While D&D may skew towards having too few GMs vs. players, for smaller games my experience suggests the opposite problem (I'm always seeing GMs saying they can't get players to try such and such a game).
So maybe part of the solution is to find ways to get more players to try non-D&D games.
 

The most obvious solution is pay GM's. Pandemic lockdowns forced people to play online, and isolated them from their regular groups. Paid GM's stepped in to take up the slack, and it's never been easier to find a game if you're willing to pay to play.

From my limited experience these games fall into three categories.
1) Pile them high and give the players what they want. I've only come across this a couple of times and it isn't for me, but there are at least two big collectives of GM's offering low priced game, level up every session, and fast run throughs. The campaign I played a session of was on about its fifth GM, but it doesn't matter because you're rattling through stuff so fast that backstory and what happened earlier the campaign doesn't matter - everything is monster of the week.

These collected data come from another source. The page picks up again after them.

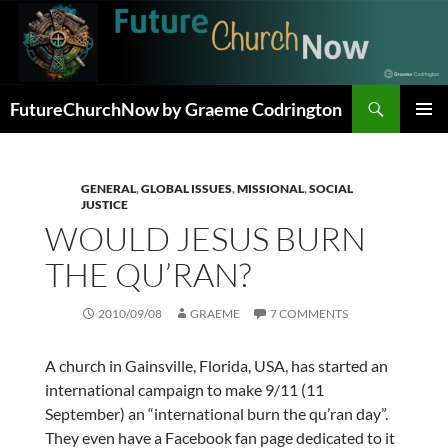
Skip
to
content
Search
FutureChurchNow by Graeme Codrington
PRIMAR
MENU
GENERAL
,
GLOBAL ISSUES
,
MISSIONAL
,
SOCIAL
JUSTICE
WOULD JESUS BURN
THE QU’RAN?
2010/09/08
GRAEME
7 COMMENTS
A church in Gainsville, Florida, USA, has started an
international campaign to make 9/11 (11
September) an “international burn the qu’ran day”.
They even have a Facebook fan page dedicated to it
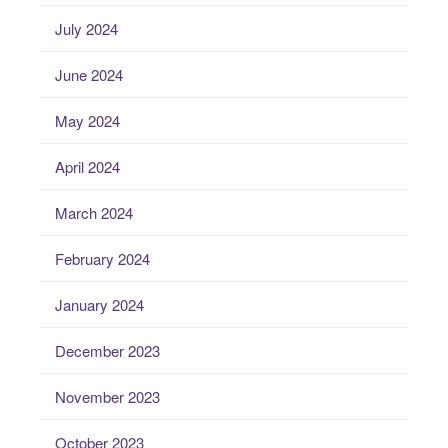
July 2024
June 2024
May 2024
April 2024
March 2024
February 2024
January 2024
December 2023
November 2023
October 2023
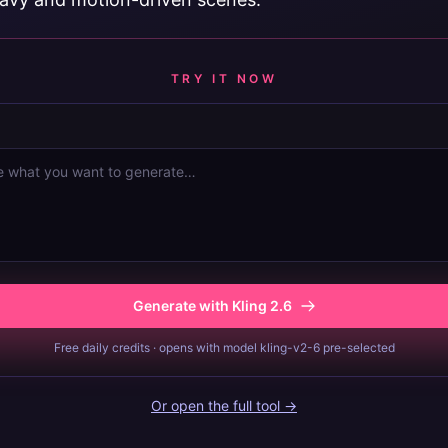
TRY IT NOW
Generate with Kling 2.6
Free daily credits · opens with model kling-v2-6 pre-selected
Or open the full tool →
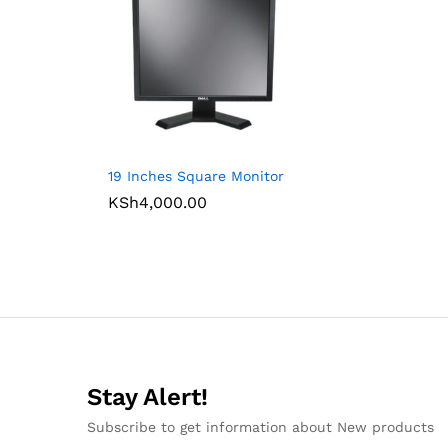
19 Inches Square Monitor
KSh
4,000.00
Stay Alert!
Subscribe to get information about New products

2) Minimum wage-ish GM's. These are doing sessions for $15 per player, and running multiple groups, often through the same commercial scenario because they get very familiar with it. That means they can run each session with minimal prep time, which is good because to make enough to live on you need to run at least one game a day, possibly two at weekends. This model seem popular though not least because players can see the value in paying the same as a movie for a 4 hour D&D game.

3) Higher-end GM's. Sessions are $40 per session and up - up to and including many thousands of dollars for D&D in a castle or cruise ships to play Deadlands. Obviously appeals to a wealthier crowd, but in my experience these players are also the most involved and the most dedicated.

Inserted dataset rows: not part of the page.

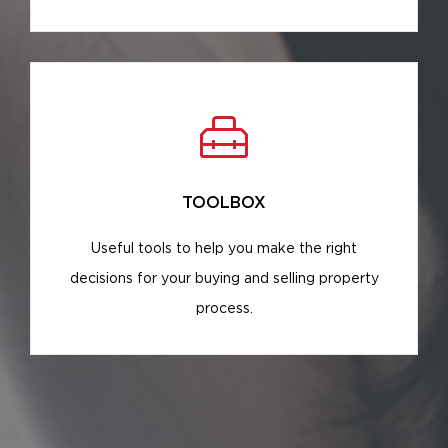
TOOLBOX
Useful tools to help you make the right
decisions for your buying and selling property
process.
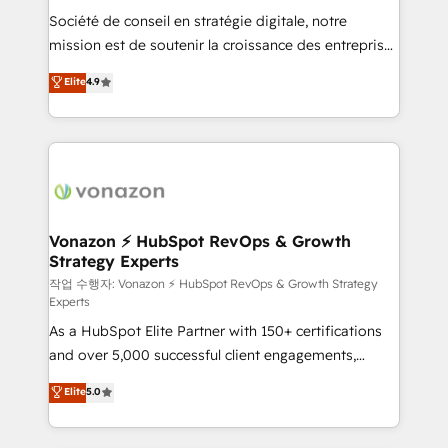
Société de conseil en stratégie digitale, notre
your team to adopt new systems with confidence
mission est de soutenir la croissance des entreprises
and achieve a unified, data-driven approach to
B2B à travers l’acquisition de nouveaux clients,
customer engagement.
Elite
4.9
l'intégration CRM et le développement des revenus
auprès de vos comptes existants. En France et à
l'international, nous travaillons avec des ETI
ambitieuses, des grands groupes voulant aller au-
delà d’une simple transformation digitale et des
startups florissantes. Nos 3 grandes expertises sont :
➤ L’intégration de CRM et de méthodologie RevOps
Vonazon ⚡ HubSpot RevOps & Growth
Strategy Experts
pour aligner les équipes marketing, commerciales et
support client (data migration, synchronisation API,
작업 수행자: Vonazon ⚡ HubSpot RevOps & Growth Strategy
Experts
audit et maintenance) ➤ La création de sites internet
As a HubSpot Elite Partner with 150+ certifications
de conversion qui transforment les visiteurs en
and over 5,000 successful client engagements,
opportunités d'affaires ➤ La mise en place de
Vonazon turns marketing complexity into
stratégies d'acquisition marketing (SEO, SEA,
Elite
5.0
measurable, scalable growth. From onboarding to
inbound, automatisation marketing, ABM, IA,
enterprise-grade campaigns, our in-house team
emailing) Informations clés : - 10 ans d'expérience -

Interestingly, I've had a few of the $15-a-session campaigns fade out halfway when players move on for real-life reasons and the GM can't find replacements willing to step in that far through the story. That's never happened in the higher-end sessions. Obviously those GMs are spending time on marketing etc. but also their games are massively oversubscribed because they are good at it.

When I first started running and playing games online I thought this would be a fad and would fade when the pandemic receded. It still might - I'm certainly going to go back to face-to-face sessions with my best friends as soon as I can. But I'm DEFINITELY going to keep running and playing online too. It's so convenient when you live in a small town and you don't have to try to juggle people's physical commitments or drive to the city to a gaming club. Just go upstairs, start up Discord, and play.
 

This has been a painful lesson that I eventually learned and now feel quite liberated. Published adventures, IMHO, should be stripped for parts but never actually run. And, sadly, there's little to learn about adventure design from them either.
I never used to run published adventures (over the course of 30 years of GMing) but I found that I had trouble running my inherent improv style over a VTT. So when using Fantasy grounds, I tend to use published modules for 5E. I still change a lot of stuff on the fly (so much so that my players often ask "what was supposed to happen in the adventure") but I have the structure, pre-coded encounters, tokens and maps etc on hand. At a real life table (SOON!) I just use Tac-Tiles and dice/coins/whatever and feel much more free.
 

It's also interesting that just a handful of shows have the magic that makes the thing greater than the some of its parts. A good many of these streams are quite pedestrian and a bit painful to watch.

Yep. It's interesting, because it's similar to when people criticize (for example) play-by-play announcers, or anything else that seems easy.

Try doing it yourself. Broadcasting a game for three hours isn't easy. Running a game in a way that is appealing for people to watch isn't easy.

It's the "duck theory" of life. The most impressive and difficult things are the things that look easy and hide the work. All the viewer sees is a duck, floating serenely on the surface, unaware of the legs furiously moving underneath.